■ **DATASET ENTRIES**
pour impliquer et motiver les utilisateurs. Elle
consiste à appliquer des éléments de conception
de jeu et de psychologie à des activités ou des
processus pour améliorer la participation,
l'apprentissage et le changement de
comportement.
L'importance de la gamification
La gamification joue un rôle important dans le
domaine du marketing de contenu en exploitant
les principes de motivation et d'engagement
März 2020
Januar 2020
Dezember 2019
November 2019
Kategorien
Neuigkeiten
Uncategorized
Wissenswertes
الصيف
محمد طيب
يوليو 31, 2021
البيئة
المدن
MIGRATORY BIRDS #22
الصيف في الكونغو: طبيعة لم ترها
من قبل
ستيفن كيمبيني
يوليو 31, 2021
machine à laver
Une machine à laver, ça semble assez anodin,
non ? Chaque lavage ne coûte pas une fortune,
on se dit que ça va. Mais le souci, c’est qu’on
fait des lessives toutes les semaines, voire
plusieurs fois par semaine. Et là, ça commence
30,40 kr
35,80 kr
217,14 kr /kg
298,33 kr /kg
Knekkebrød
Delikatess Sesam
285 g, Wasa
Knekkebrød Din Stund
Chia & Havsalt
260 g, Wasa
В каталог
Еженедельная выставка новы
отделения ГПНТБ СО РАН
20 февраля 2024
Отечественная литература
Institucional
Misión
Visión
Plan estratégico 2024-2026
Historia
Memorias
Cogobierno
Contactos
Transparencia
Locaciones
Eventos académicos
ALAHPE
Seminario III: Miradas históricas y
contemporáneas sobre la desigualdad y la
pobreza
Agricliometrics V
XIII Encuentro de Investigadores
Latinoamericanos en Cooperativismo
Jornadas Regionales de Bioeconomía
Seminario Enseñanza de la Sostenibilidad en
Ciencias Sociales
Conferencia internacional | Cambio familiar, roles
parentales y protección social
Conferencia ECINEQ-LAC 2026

■ **DESCRIPTION OF THE TASK**
Write the data out again. Match it exactly.

■ **RESPONSE TO THE EXERCISE**
pour impliquer et motiver les utilisateurs. Elle
consiste à appliquer des éléments de conception
de jeu et de psychologie à des activités ou des
processus pour améliorer la participation,
l'apprentissage et le changement de
comportement.
L'importance de la gamification
La gamification joue un rôle important dans le
domaine du marketing de contenu en exploitant
les principes de motivation et d'engagement
März 2020
Januar 2020
Dezember 2019
November 2019
Kategorien
Neuigkeiten
Uncategorized
Wissenswertes
الصيف
محمد طيب
يوليو 31, 2021
البيئة
المدن
MIGRATORY BIRDS #22
الصيف في الكونغو: طبيعة لم ترها
من قبل
ستيفن كيمبيني
يوليو 31, 2021
machine à laver
Une machine à laver, ça semble assez anodin,
non ? Chaque lavage ne coûte pas une fortune,
on se dit que ça va. Mais le souci, c’est qu’on
fait des lessives toutes les semaines, voire
plusieurs fois par semaine. Et là, ça commence
30,40 kr
35,80 kr
217,14 kr /kg
298,33 kr /kg
Knekkebrød
Delikatess Sesam
285 g, Wasa
Knekkebrød Din Stund
Chia & Havsalt
260 g, Wasa
В каталог
Еженедельная выставка новы
отделения ГПНТБ СО РАН
20 февраля 2024
Отечественная литература
Institucional
Misión
Visión
Plan estratégico 2024-2026
Historia
Memorias
Cogobierno
Contactos
Transparencia
Locaciones
Eventos académicos
ALAHPE
Seminario III: Miradas históricas y
contemporáneas sobre la desigualdad y la
pobreza
Agricliometrics V
XIII Encuentro de Investigadores
Latinoamericanos en Cooperativismo
Jornadas Regionales de Bioeconomía
Seminario Enseñanza de la Sostenibilidad en
Ciencias Sociales
Conferencia internacional | Cambio familiar, roles
parentales y protección social
Conferencia ECINEQ-LAC 2026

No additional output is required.